- **DATASET EXCERPTS**:
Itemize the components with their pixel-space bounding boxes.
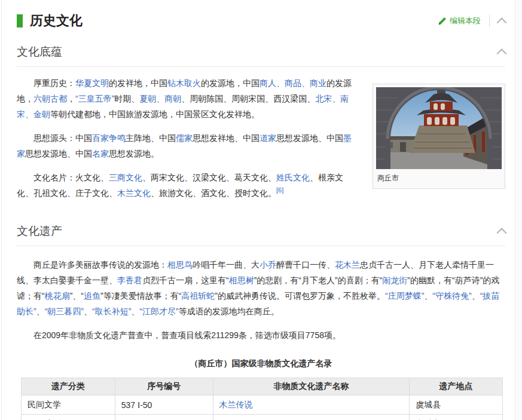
inline-link[interactable]: 桃花扇 <box>45 291 70 301</box>
inline-link[interactable]: “江郎才尽” <box>139 306 178 316</box>
inline-link[interactable]: “三皇五帝” <box>75 94 114 103</box>
inline-link[interactable]: 花木兰 <box>335 260 360 269</box>
inline-link[interactable]: “守株待兔” <box>432 291 471 301</box>
text-run: 思想发源地。 <box>109 149 159 158</box>
collapse-subsection-icon[interactable] <box>497 48 507 59</box>
table-cell: 537 Ⅰ-50 <box>115 396 213 415</box>
inline-link[interactable]: 相思树 <box>229 275 254 285</box>
text-run: 的发源地，中国 <box>201 78 260 88</box>
table-cell: 民间文学 <box>22 396 115 415</box>
inline-link[interactable]: 木兰文化 <box>117 188 151 198</box>
article-image-card[interactable]: 商丘市 <box>373 84 505 189</box>
table-row: 民间文学537 Ⅰ-50木兰传说虞城县 <box>22 396 503 415</box>
text-run: ”、“ <box>70 291 84 301</box>
inline-link[interactable]: 三商文化 <box>109 173 142 182</box>
text-run: 厚重历史： <box>33 78 75 88</box>
page-title: 历史文化 <box>30 12 438 30</box>
table-cell: 194 Ⅳ-50 <box>115 415 213 420</box>
text-run: 、 <box>84 306 92 316</box>
inline-link[interactable]: 李香君 <box>117 275 142 285</box>
subsection-body: 商丘市 厚重历史：华夏文明的发祥地，中国钻木取火的发源地，中国商人、商品、商业的… <box>17 75 505 209</box>
table-body: 民间文学537 Ⅰ-50木兰传说虞城县民间戏剧194 Ⅳ-50四平调商丘市传统美… <box>22 396 503 420</box>
text-run: ”等凄美爱情故事；有“ <box>100 291 181 301</box>
inline-link[interactable]: 六朝古都 <box>33 94 67 103</box>
text-run: 醉曹千口一传、 <box>276 260 335 269</box>
column-header-location: 遗产地点 <box>410 378 503 396</box>
inline-link[interactable]: 、 <box>276 78 285 88</box>
green-title-marker <box>17 14 23 27</box>
table-cell: 民间戏剧 <box>22 415 115 420</box>
table-cell: 木兰传说 <box>213 396 410 415</box>
text-run: 的发祥地，中国 <box>109 78 167 88</box>
text-run: 时期、 <box>114 94 139 103</box>
inline-link[interactable]: 百家争鸣 <box>92 133 126 143</box>
inline-link[interactable]: “朝三暮四” <box>45 306 84 316</box>
heritage-table: 遗产分类 序号编号 非物质文化遗产名称 遗产地点 民间文学537 Ⅰ-50木兰传… <box>21 378 503 420</box>
text-run: ， <box>67 94 75 103</box>
reference-link[interactable]: [6] <box>276 186 283 194</box>
paragraph-census: 在2009年非物质文化遗产普查中，普查项目线索211299条，筛选市级项目775… <box>17 327 505 343</box>
column-header-number: 序号编号 <box>115 378 213 396</box>
inline-link[interactable]: “庄周梦蝶” <box>385 291 424 301</box>
inline-link[interactable]: 姓氏文化 <box>276 173 310 182</box>
inline-link[interactable]: 商人 <box>260 78 276 88</box>
inline-link[interactable]: 钻木取火 <box>167 78 201 88</box>
inline-link[interactable]: 小乔 <box>260 260 276 269</box>
header-divider <box>489 15 490 27</box>
text-run: 主阵地、中国 <box>126 133 176 143</box>
edit-section-button[interactable]: 编辑本段 <box>438 16 481 26</box>
text-run: 思想源头：中国 <box>33 133 92 143</box>
inline-link[interactable]: 、 <box>301 78 310 88</box>
inline-link[interactable]: 、 <box>156 94 164 103</box>
table-title: （商丘市）国家级非物质文化遗产名录 <box>17 358 505 369</box>
collapse-article-icon[interactable] <box>497 17 507 27</box>
subsection-body: 商丘是许多美丽故事传说的发源地：相思鸟吟唱千年一曲、大小乔醉曹千口一传、花木兰忠… <box>17 257 505 420</box>
inline-link[interactable]: 商品 <box>285 78 301 88</box>
text-run: 虞城县 <box>416 400 441 409</box>
image-caption: 商丘市 <box>376 169 502 185</box>
collapse-subsection-icon[interactable] <box>497 228 507 238</box>
inline-link[interactable]: 相思鸟 <box>167 260 193 269</box>
subsection-title: 文化遗产 <box>17 223 62 239</box>
inline-link[interactable]: 追鱼 <box>84 291 100 301</box>
paragraph-legends: 商丘是许多美丽故事传说的发源地：相思鸟吟唱千年一曲、大小乔醉曹千口一传、花木兰忠… <box>17 257 505 319</box>
table-cell: 四平调 <box>213 415 410 420</box>
text-run: 537 Ⅰ-50 <box>121 400 152 410</box>
section-header: 历史文化 编辑本段 <box>17 12 505 30</box>
inline-link[interactable]: 高祖斩蛇 <box>181 291 215 301</box>
inline-link[interactable]: 、 <box>25 109 33 119</box>
table-row: 民间戏剧194 Ⅳ-50四平调商丘市 <box>22 415 503 420</box>
text-run: 文化名片：火文化、 <box>33 173 109 182</box>
text-run: ”的威武神勇传说。可谓包罗万象，不胜枚举。 <box>215 291 385 301</box>
inline-link[interactable]: 北宋 <box>315 94 332 103</box>
subsection-cultural-legacy: 文化遗产 <box>17 223 505 246</box>
text-run: 思想发源地、中国 <box>25 149 92 158</box>
inline-link[interactable]: 名家 <box>92 149 109 158</box>
inline-link[interactable]: 夏朝 <box>139 94 156 103</box>
inline-link[interactable]: 闹龙街 <box>382 275 407 285</box>
text-run: 等成语的发源地均在商丘。 <box>179 306 279 316</box>
subsection-title: 文化底蕴 <box>17 44 62 60</box>
inline-link[interactable]: 木兰传说 <box>219 400 253 409</box>
inline-link[interactable]: 华夏文明 <box>75 78 109 88</box>
inline-link[interactable]: 道家 <box>260 133 276 143</box>
text-run: 思想发祥地、中国 <box>193 133 260 143</box>
subsection-culture-heritage: 文化底蕴 <box>17 44 505 67</box>
text-run: 民间文学 <box>28 400 61 409</box>
text-run: 、周朝陈国、周朝宋国、西汉梁国、 <box>181 94 315 103</box>
inline-link[interactable]: “取长补短” <box>92 306 131 316</box>
edit-section-label: 编辑本段 <box>450 16 481 26</box>
inline-link[interactable]: 金朝 <box>33 109 50 119</box>
article-section: 历史文化 编辑本段 文化底蕴 <box>2 0 515 420</box>
city-gate-photo <box>376 87 502 169</box>
text-run: 等朝代建都地，中国旅游发源地，中国景区文化发祥地。 <box>50 109 260 119</box>
inline-link[interactable]: 商业 <box>310 78 326 88</box>
subsection-divider <box>17 66 505 67</box>
column-header-category: 遗产分类 <box>22 378 115 396</box>
text-run: 、旅游文化、酒文化、授时文化。 <box>151 188 276 198</box>
inline-link[interactable]: 商朝 <box>164 94 181 103</box>
reference-sup: [6] <box>276 186 283 194</box>
table-header-row: 遗产分类 序号编号 非物质文化遗产名称 遗产地点 <box>22 378 503 396</box>
inline-link[interactable]: 儒家 <box>176 133 193 143</box>
inline-link[interactable]: 、 <box>332 94 340 103</box>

- **BRIEF**: Your copy of the entries above must be exact and must not include pictures.

- **OUTPUT OF THE TASK**:
Itemize the components with their pixel-space bounding boxes.
inline-link[interactable]: 桃花扇 <box>45 291 70 301</box>
inline-link[interactable]: “江郎才尽” <box>139 306 178 316</box>
inline-link[interactable]: “三皇五帝” <box>75 94 114 103</box>
inline-link[interactable]: 花木兰 <box>335 260 360 269</box>
inline-link[interactable]: “守株待兔” <box>432 291 471 301</box>
text-run: 思想发源地。 <box>109 149 159 158</box>
collapse-subsection-icon[interactable] <box>497 48 507 59</box>
table-cell: 537 Ⅰ-50 <box>115 396 213 415</box>
inline-link[interactable]: 相思树 <box>229 275 254 285</box>
text-run: 的发源地，中国 <box>201 78 260 88</box>
table-cell: 民间文学 <box>22 396 115 415</box>
inline-link[interactable]: 木兰文化 <box>117 188 151 198</box>
article-image-card[interactable]: 商丘市 <box>373 84 505 189</box>
table-row: 民间文学537 Ⅰ-50木兰传说虞城县 <box>22 396 503 415</box>
text-run: ”、“ <box>70 291 84 301</box>
inline-link[interactable]: 三商文化 <box>109 173 142 182</box>
text-run: 厚重历史： <box>33 78 75 88</box>
page-title: 历史文化 <box>30 12 438 30</box>
table-cell: 194 Ⅳ-50 <box>115 415 213 420</box>
text-run: 、 <box>84 306 92 316</box>
inline-link[interactable]: 李香君 <box>117 275 142 285</box>
subsection-body: 商丘市 厚重历史：华夏文明的发祥地，中国钻木取火的发源地，中国商人、商品、商业的… <box>17 75 505 209</box>
table-body: 民间文学537 Ⅰ-50木兰传说虞城县民间戏剧194 Ⅳ-50四平调商丘市传统美… <box>22 396 503 420</box>
text-run: ”等凄美爱情故事；有“ <box>100 291 181 301</box>
inline-link[interactable]: 六朝古都 <box>33 94 67 103</box>
text-run: 醉曹千口一传、 <box>276 260 335 269</box>
column-header-location: 遗产地点 <box>410 378 503 396</box>
inline-link[interactable]: 、 <box>276 78 285 88</box>
green-title-marker <box>17 14 23 27</box>
table-cell: 民间戏剧 <box>22 415 115 420</box>
table-cell: 木兰传说 <box>213 396 410 415</box>
text-run: 的发祥地，中国 <box>109 78 167 88</box>
text-run: 时期、 <box>114 94 139 103</box>
inline-link[interactable]: 百家争鸣 <box>92 133 126 143</box>
inline-link[interactable]: “朝三暮四” <box>45 306 84 316</box>
heritage-table: 遗产分类 序号编号 非物质文化遗产名称 遗产地点 民间文学537 Ⅰ-50木兰传… <box>21 378 503 420</box>
text-run: ， <box>67 94 75 103</box>
reference-link[interactable]: [6] <box>276 186 283 194</box>
paragraph-census: 在2009年非物质文化遗产普查中，普查项目线索211299条，筛选市级项目775… <box>17 327 505 343</box>
column-header-number: 序号编号 <box>115 378 213 396</box>
inline-link[interactable]: “庄周梦蝶” <box>385 291 424 301</box>
inline-link[interactable]: 姓氏文化 <box>276 173 310 182</box>
inline-link[interactable]: 商人 <box>260 78 276 88</box>
inline-link[interactable]: 钻木取火 <box>167 78 201 88</box>
inline-link[interactable]: 小乔 <box>260 260 276 269</box>
header-divider <box>489 15 490 27</box>
text-run: 主阵地、中国 <box>126 133 176 143</box>
edit-section-button[interactable]: 编辑本段 <box>438 16 481 26</box>
text-run: 思想源头：中国 <box>33 133 92 143</box>
inline-link[interactable]: 、 <box>301 78 310 88</box>
inline-link[interactable]: 、 <box>156 94 164 103</box>
table-title: （商丘市）国家级非物质文化遗产名录 <box>17 358 505 369</box>
collapse-article-icon[interactable] <box>497 17 507 27</box>
subsection-body: 商丘是许多美丽故事传说的发源地：相思鸟吟唱千年一曲、大小乔醉曹千口一传、花木兰忠… <box>17 257 505 420</box>
inline-link[interactable]: 商品 <box>285 78 301 88</box>
text-run: 虞城县 <box>416 400 441 409</box>
image-caption: 商丘市 <box>376 169 502 185</box>
collapse-subsection-icon[interactable] <box>497 228 507 238</box>
inline-link[interactable]: 相思鸟 <box>167 260 193 269</box>
subsection-title: 文化遗产 <box>17 223 62 239</box>
inline-link[interactable]: 追鱼 <box>84 291 100 301</box>
paragraph-legends: 商丘是许多美丽故事传说的发源地：相思鸟吟唱千年一曲、大小乔醉曹千口一传、花木兰忠… <box>17 257 505 319</box>
table-cell: 四平调 <box>213 415 410 420</box>
text-run: 537 Ⅰ-50 <box>121 400 152 410</box>
section-header: 历史文化 编辑本段 <box>17 12 505 30</box>
inline-link[interactable]: 高祖斩蛇 <box>181 291 215 301</box>
inline-link[interactable]: 、 <box>25 109 33 119</box>
table-row: 民间戏剧194 Ⅳ-50四平调商丘市 <box>22 415 503 420</box>
text-run: 文化名片：火文化、 <box>33 173 109 182</box>
text-run: ”的威武神勇传说。可谓包罗万象，不胜枚举。 <box>215 291 385 301</box>
inline-link[interactable]: 北宋 <box>315 94 332 103</box>
subsection-cultural-legacy: 文化遗产 <box>17 223 505 246</box>
text-run: 思想发源地、中国 <box>25 149 92 158</box>
inline-link[interactable]: 名家 <box>92 149 109 158</box>
inline-link[interactable]: 夏朝 <box>139 94 156 103</box>
inline-link[interactable]: 闹龙街 <box>382 275 407 285</box>
text-run: 等成语的发源地均在商丘。 <box>179 306 279 316</box>
subsection-title: 文化底蕴 <box>17 44 62 60</box>
inline-link[interactable]: 木兰传说 <box>219 400 253 409</box>
inline-link[interactable]: 华夏文明 <box>75 78 109 88</box>
inline-link[interactable]: 道家 <box>260 133 276 143</box>
text-run: 思想发祥地、中国 <box>193 133 260 143</box>
subsection-culture-heritage: 文化底蕴 <box>17 44 505 67</box>
text-run: 民间文学 <box>28 400 61 409</box>
text-run: 、周朝陈国、周朝宋国、西汉梁国、 <box>181 94 315 103</box>
inline-link[interactable]: “取长补短” <box>92 306 131 316</box>
edit-section-label: 编辑本段 <box>450 16 481 26</box>
inline-link[interactable]: 金朝 <box>33 109 50 119</box>
article-section: 历史文化 编辑本段 文化底蕴 <box>2 0 515 420</box>
city-gate-photo <box>376 87 502 169</box>
text-run: 等朝代建都地，中国旅游发源地，中国景区文化发祥地。 <box>50 109 260 119</box>
inline-link[interactable]: 商业 <box>310 78 326 88</box>
subsection-divider <box>17 66 505 67</box>
column-header-category: 遗产分类 <box>22 378 115 396</box>
text-run: 、旅游文化、酒文化、授时文化。 <box>151 188 276 198</box>
inline-link[interactable]: 商朝 <box>164 94 181 103</box>
reference-sup: [6] <box>276 186 283 194</box>
table-header-row: 遗产分类 序号编号 非物质文化遗产名称 遗产地点 <box>22 378 503 396</box>
inline-link[interactable]: 儒家 <box>176 133 193 143</box>
inline-link[interactable]: 、 <box>332 94 340 103</box>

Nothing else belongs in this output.